Depending on the type of mortgage you have, or if you pay less than 20% down, you may have to have a mortgage escrow account. This is additional money that you have to pay on top of your monthly mortgage to cover your home insurance, property tax, and, if applicable, private mortgage insurance (PMI). Then, the mortgage company pays your insurance, property taxes, and PMI each year. While this requirement is convenient because you don’t have to worry about paying these bills yourself, it can also cause havoc with your budget if you don’t plan for the increase.
We have a mortgage escrow account, and we’ve been in our house for four years. Every single year, our mortgage has gone up. We’re now pay $60 more a month than we were paying when we first took out our mortgage.
However, there are ways to try to avoid this extra expense.
Pay a Once a Year Lump Sum
Each year, we’ve been given a notice that we’ll need to pay more in our escrow account in the coming year. We have the option of spreading the account shortage out over 12 payments (resulting in a higher mortgage) or paying in one lump sum. This year, we opted to pay in one lump sum to keep our mortgage payment from getting higher and higher every year.
While it’s nice to spread the payments out over 12 months, in the end, you’ll be paying more than your starting mortgage payment, especially if you choose this option year after year.
Check Insurance Rates
If it’s been awhile since you priced home insurance, now might be the time to do so. If you call around and find cheaper home insurance that gives you the same coverage that you currently have, you may be able to switch and avoid a hike in your mortgage escrow account.
Dispute Your Property Tax
Likewise, if you feel that your home’s assessed value is too high, you can dispute your property taxes. Doing this isn’t as easy as calling for home insurance rates. You’ll need to do your research first and will likely have to have a hearing with the county. If you’d like to pursue this option, This Old House has an excellent primer.
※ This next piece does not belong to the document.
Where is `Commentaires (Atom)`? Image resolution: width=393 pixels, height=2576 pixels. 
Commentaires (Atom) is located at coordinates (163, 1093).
Try to Close Your Escrow Account
Finally, see if you can close your escrow account. If you have a mortgage escrow account because you paid less than 20% down at purchase time, you may be able to close the account when you reach 20% equity in your home. You’ll need to petition to have the mortgage escrow account closed. Keep in mind, you’ll then be the one responsible for paying the taxes and home owners’ insurance on a timely basis.
Many homeowners don’t realize that even if they have a fixed interest rate on their home loan, they may face rate hikes year after year thanks to their mortgage escrow account. Be prepared when buying a home to know that this is just one more likely additional expense of owning a home.
My Question for You
Do you have a mortgage escrow account? If so, do you prefer to pay increases in one lump sum or spread out over 12 months, raising your overall monthly payment?